The consolidated financial statements include the accounts of the Company
and its subsidiaries. Significant intercompany transactions and balances
are eliminated in consolidation.

Certain items in the consolidated financial statements as of and for the
three months and six months ended June 30, 2001 have been reclassified,
with no net effect on total assets, total stockholders' equity, or net
income, in order to be consistent with the classifications adopted with the
current year presentation.


-7-

PAB BANKSHARES, INC. AND SUBSIDIARIES
NOTES TO CONSOLIDATED FINANCIAL STATEMENTS
(UNAUDITED)

- --------------------------------------------------------------------------------

NOTE 3. STOCKHOLDERS' EQUITY

On February 25, 2002, the Company declared a cash dividend of $0.11 per
share payable to shareholders of record as of March 31, 2002. The dividends
were paid on April 15, 2002.

During the six months ended June 30, 2002, the Company received $128,125 on
the exercise of stock options for 20,500 shares of the Company's common
stock.


NOTE 4. EARNINGS PER SHARE

The following table sets forth the computation of basic and diluted
earnings per share:



THREE MONTHS ENDED SIX MONTHS ENDED
JUNE 30, JUNE 30,
---------------------- ----------------------
2002 2001 2002 2001
---------- ---------- ---------- ----------

Basic earnings per share:
Net income $1,700,364 $1,839,169 $3,438,044 $3,519,050
---------- ---------- ---------- ----------

Weighted average common shares outstanding 9,430,413 9,495,459 9,423,048 9,496,662
---------- ---------- ---------- ----------

Earnings per common share $ 0.18 $ 0.19 $ 0.36 $ 0.37
========== ========== ========== ==========

Diluted earnings per share:
Net income $1,700,364 $1,839,169 $3,438,044 $3,519,050
---------- ---------- ---------- ----------

Weighted average common shares outstanding 9,430,413 9,495,459 9,423,048 9,496,662
Effect of dilutive stock options 24,390 78,497 33,886 70,240
---------- ---------- ---------- ----------
Weighted average diluted common
shares outstanding 9,454,803 9,573,956 9,456,934 9,566,902
---------- ---------- ---------- ----------

Earnings per common share $ 0.18 $ 0.19 $ 0.36 $ 0.37
========== ========== ========== ==========



-8-

PAB BANKSHARES, INC. AND SUBSIDIARIES
NOTES TO CONSOLIDATED FINANCIAL STATEMENTS
(UNAUDITED)

- --------------------------------------------------------------------------------

NOTE 5. RECENT ACCOUNTING DEVELOPMENTS

In July 2001, the Financial Accounting Standards Board issued Statement of
Financial Accounting Standards ("SFAS") 142, Goodwill and Other Intangible
Assets. Under the provisions of SFAS 142, goodwill and identified
intangible assets with indefinite useful lives are not subject to
amortization. Rather they are subject to impairment testing on an annual
basis, or more often if events or circumstances indicate that there may be
impairment. Identified intangible assets that have a finite useful life are
amortized over that life in a manner that reflects the estimated decline in
the economic value of the identified intangible asset and are reviewed for
impairment when events or circumstances indicate that there may be
impairment.

The Company adopted the provisions of SFAS 142 on January 1, 2002. Under
the provisions of SFAS 142, all amortization of goodwill and identified
intangible assets with indefinite useful lives ceased. Also under SFAS 142,
all goodwill and identified intangible assets with an indefinite useful
life must be tested for impairment as of January 1, 2002, and annually
thereafter. This test involves assigning tangible assets and liabilities,
identified intangible assets and goodwill to reporting units and comparing
the fair value of each reporting unit to its carrying value. If the fair
value is less than the carrying value, a further test is required to
measure the amount of goodwill impairment.

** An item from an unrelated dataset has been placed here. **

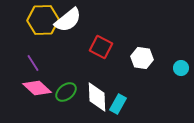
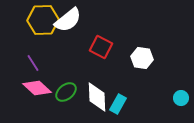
cyan circle: moved 30 px down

The Company's impairment evaluation as of January 1, 2002, under the new
standard indicated that none of the Company's goodwill was impaired. The
Company had $5,984,604 in goodwill recorded on its books at June 30, 2002.


NOTE 6. SUBSEQUENT EVENTS

On July 23, 2002, the Company's Board of Directors approved a plan of
reorganization wherein PAB Financial would be liquidated, and its assets,
liabilities, and business services would be assigned to the Bank. PAB
Financial would then become an operating division of the Bank. This plan of
reorganization is subject to required regulatory approval.


-9-

CAUTIONARY NOTICE REGARDING FORWARD-LOOKING STATEMENTS

Some of the statements of PAB Bankshares, Inc. ("PAB", and also referred to in
this Report as "the Company", "we", "us", or "our") in this Quarterly Report on
Form 10-Q, including, without limitation, matters discussed under the caption
"Management's Discussion and Analysis of Financial Condition and Results of
Operation," may constitute "forward-looking statements" within the meaning of
the Securities Act of 1933, as amended, and the Securities Exchange Act of 1934,
as amended. Forward-looking statements include statements about the
competitiveness of the banking industry, potential regulatory obligations, our
charter consolidation plan, our entrance and expansion into higher growth
markets, our other business strategies and other statements that are not
historical facts. When we use words in this Report like "anticipate",
"believe", "intend", "expect", "estimate", "could", "should", "will" and similar
expressions, you should consider them as identifying forward-looking statements,
although we may use other phrasing. These forward-looking statements are based
upon management's beliefs as well as on assumptions by and data currently
available to management. These forward-looking statements are not guarantees of
future performance, and a variety of factors could cause the Company's actual
results to differ materially from the anticipated or expected results expressed
in these forward-looking statements. Factors that may cause actual results to
differ materially from those expressed or implied by such forward-looking
statements include, among others, the following possibilities: (1) competitive
pressures among depository and other financial institutions may increase
significantly; (2) changes in the interest rate environment may reduce margins;
(3) general economic conditions may be less favorable than expected, resulting
in, among other things, a deterioration in credit quality and/or a reduction in
demand for credit; (4) legislative or regulatory changes, including changes in
accounting standards, may adversely affect the businesses in which we are
engaged; (5) costs or difficulties related to the integration of our businesses,
including our charter consolidations, and our merger partners may be greater
than expected; (6) expected cost savings associated with mergers may not be
fully realized or realized within the expected time frame; (7) deposit
attrition, customer loss or revenue loss following mergers and charter
consolidations may be greater than expected; (8) competitors may have greater
financial resources and develop products that enable such competitors to compete
more successfully than us; (9) adverse changes may occur in the bond and equity
markets; and (10) restrictions or conditions imposed by our regulators on our
operations may make it more difficult for us to achieve our goals. Many of such
factors are beyond our ability to control or predict, and readers are cautioned
not to put undue reliance on such forward-looking statements. We disclaim any
obligation to update or revise any forward-looking statements contained in this
Report, whether as a result of new information, future events or otherwise.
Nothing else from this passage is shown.